Table 3 presents the association between WLB and empathy, which were analyzed using multivariate linear regression models. Model 1 used age, work duration, education level, and marital status as covariates. The results of regression indicated that subjective WLB group and the covariates explained 29.0% of the variance [R2=0.29, F (8, 104)=4.98, p< 0.001]. In this model, compared to the best subjective WLB group (fourth quartile), the good group (third quartile), poor group (second quartile), and the worst group (first quartile) had significantly lower JSPE scores at -13.32 (p=0.005), -12.35 (p=0.005), and -21.50 (p<0.001), respectively.

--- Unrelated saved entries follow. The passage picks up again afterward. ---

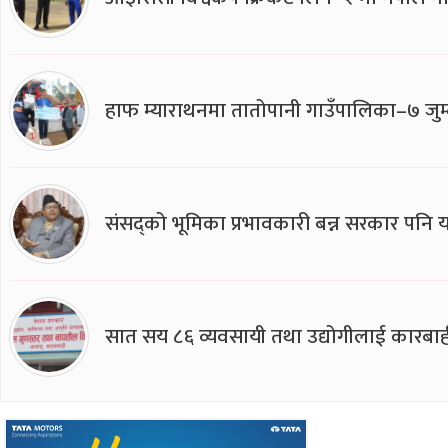
हाफ म्याराथनमा तातोपानी गाउँपालिका–७ जुम्
संसद्को भूमिका प्रभावकारी बन्न सरकार पनि यसप
सात सय ८६ व्यवसायी तथा उद्योगीलाई कारबाह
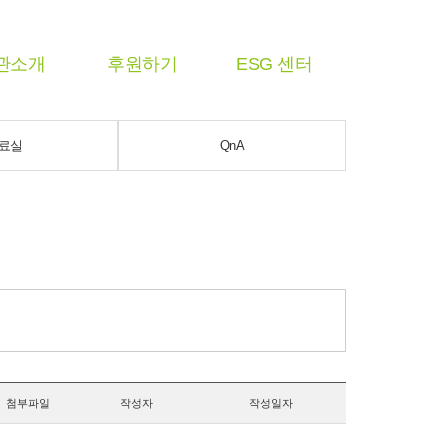
관소개
후원하기
ESG 센터
료실
QnA
첨부파일
작성자
작성일자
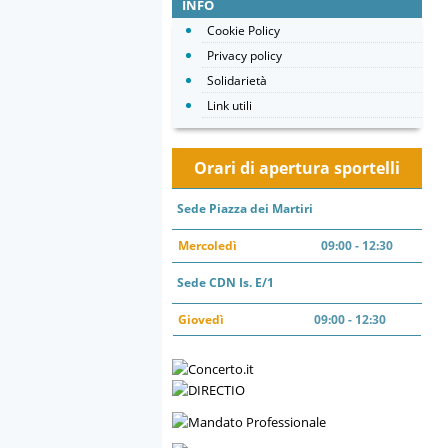
INFO
Cookie Policy
Privacy policy
Solidarietà
Link utili
Orari di apertura sportelli
Sede Piazza dei Martiri
Mercoledì
09:00 - 12:30
Sede CDN Is. E/1
Giovedì
09:00 - 12:30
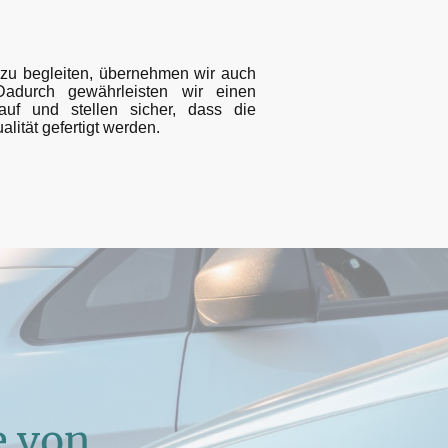
zu begleiten, übernehmen wir auch
Dadurch gewährleisten wir einen
lauf und stellen sicher, dass die
lität gefertigt werden.
e von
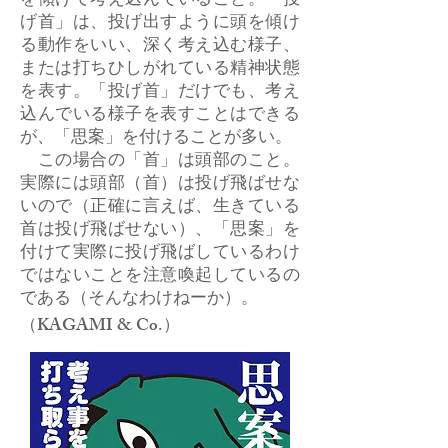
を傾けて考え込んでいること。「投
げ首」は、投げ出すように頭を傾け
る動作をいい、深く考え込む様子、
または打ちひしがれている精神状態
を表す。「投げ首」だけでも、考え
込んでいる様子を表すことはできる
が、「思案」を付けることが多い。
この場合の「首」は頭部のこと。
実際には頭部（首）は投げ飛ばせな
いので（正確に言えば、生きている
首は投げ飛ばせない）、「思案」を
付けて実際に投げ飛ばしているわけ
ではないことを注意喚起しているの
である（そんなわけねーか）。
（KAGAMI & Co.）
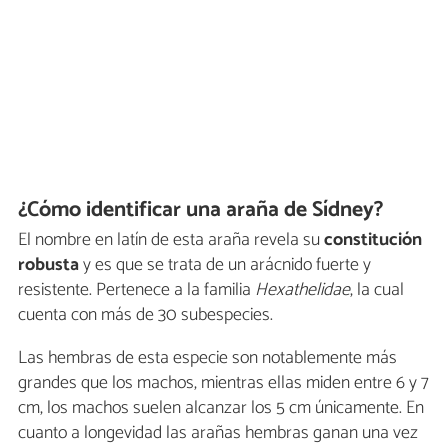
¿Cómo identificar una araña de Sídney?
El nombre en latín de esta araña revela su
constitución
robusta
y es que se trata de un arácnido fuerte y
resistente. Pertenece a la familia
Hexathelidae
, la cual
cuenta con más de 30 subespecies.
Las hembras de esta especie son notablemente más
grandes que los machos, mientras ellas miden entre 6 y 7
cm, los machos suelen alcanzar los 5 cm únicamente. En
cuanto a longevidad las arañas hembras ganan una vez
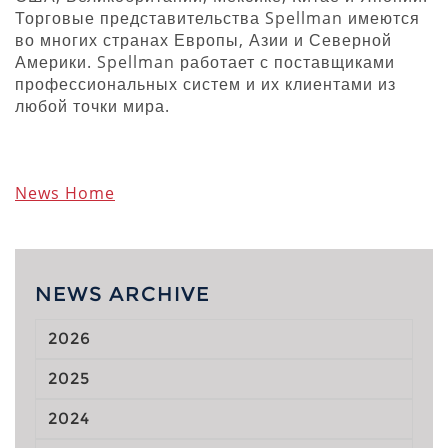
Торговые представительства Spellman имеются
во многих странах Европы, Азии и Северной
Америки. Spellman работает с поставщиками
профессиональных систем и их клиентами из
любой точки мира.
News Home
NEWS ARCHIVE
2026
2025
2024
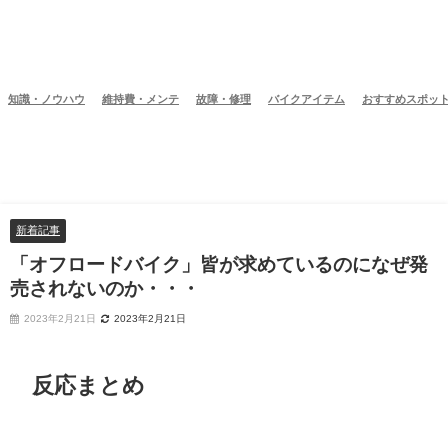
知識・ノウハウ
維持費・メンテ
故障・修理
バイクアイテム
おすすめスポッ
新着記事
「オフロードバイク」皆が求めているのになぜ発
売されないのか・・・
2023年2月21日
2023年2月21日
反応まとめ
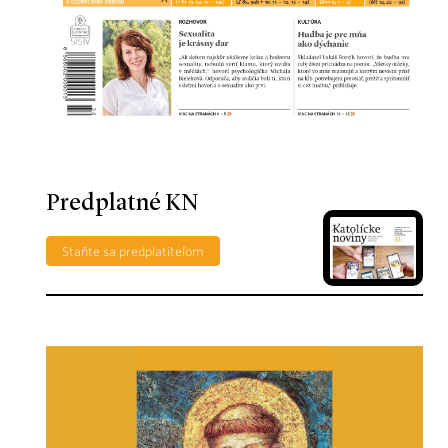
Predplatné KN
Staňte sa predplatiteľom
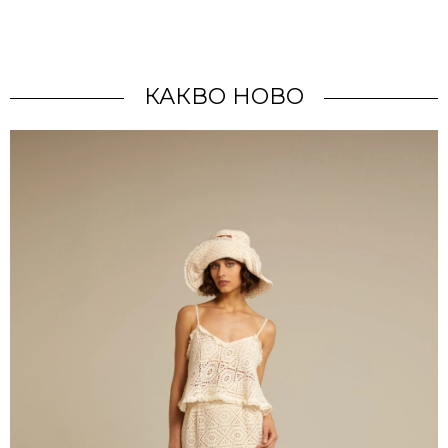
КАКВО НОВО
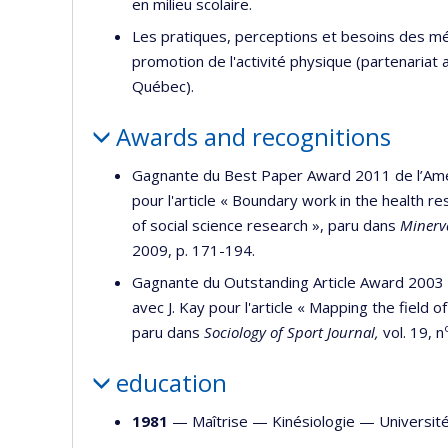
en milieu scolaire.
Les pratiques, perceptions et besoins des méd
promotion de l'activité physique (partenariat
Québec).
Awards and recognitions
Gagnante du Best Paper Award 2011 de l’Ameri
pour l'article « Boundary work in the health res
of social science research », paru dans
Minerva
2009, p. 171-194.
Gagnante du Outstanding Article Award 2003 d
avec J. Kay pour l'article « Mapping the field 
paru dans
Sociology of Sport Journal,
vol. 19, n
education
1981
— Maîtrise —
Kinésiologie
—
Universit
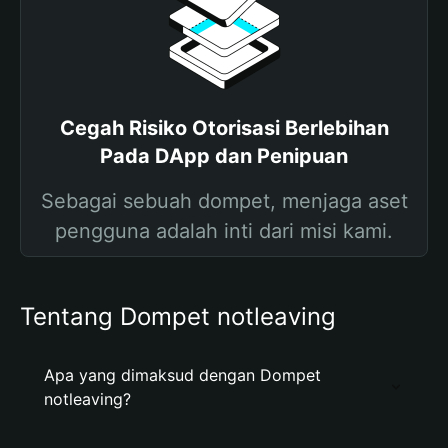
Cegah Risiko Otorisasi Berlebihan
Pada DApp dan Penipuan
Sebagai sebuah dompet, menjaga aset
pengguna adalah inti dari misi kami.
Tentang Dompet notleaving
Apa yang dimaksud dengan Dompet
notleaving?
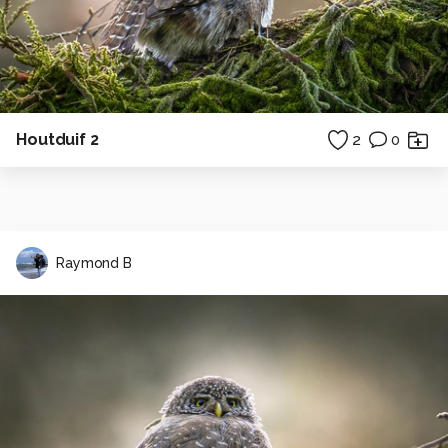
Houtduif 2
2
0
Raymond B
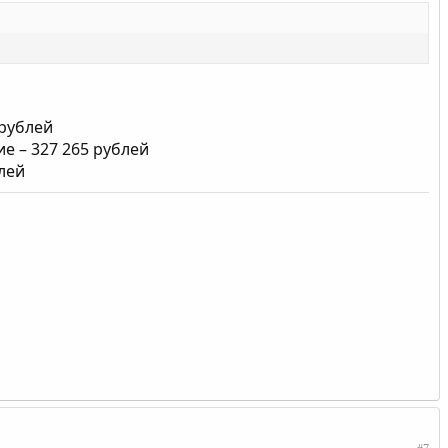
рублей
 – 327 265 рублей
лей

Higher education level was significantly associated with a higher empathy level. Model 2 used anxiety, depressive symptoms, insomnia, and alcohol use problem as additional covariates to Model 1. The results of regression indicated that Model 2 explained 34.6% of the variance, R2=0.35, F (12, 104)=5.89, p<0.001. In Model 2, the good group (β=-11.21, p=0.017) and the worst group (β=- 16.67, p=0.002) also had significantly lower JSPE scores than the best group. In Model 3, three dimensions of the burnout scale (Emotional Exhaustion, Depersonalization, and Personal Achievement) were additionally used as covariates to Model 2, and Model 3 explained 54.0% of the variance, R2=0.54, F (15, 104)=8.42, p<0.001. In this model, the association between subjective WLB and JSPE score disappeared. Only personal achievement among the burnout sub-dimensions was associated with a better JSPE score (β= 0.56, p<0.001).

Mediation analyses: WLB, empathy, and burnout

Figure 1 shows the results of mediation analyses performed to investigate the indirect effects of subjective WLB on empathy through the three sub-dimensions of burnout. We found significant mediating effects of burnout between WLB and Empathy. The direct effect of WLB on Empathy was not significant (β=0.06, 95% CI: -0.06-0.20, p=0.450); however, the total indirect effect was significant (β=0.17, 95% CI: 0.06-0.29, p=0.003). More specifically, Personal Achievement (p=0.011) and Depersonalization (p=0.047) among the subscales of burnout were found to be mediating variables.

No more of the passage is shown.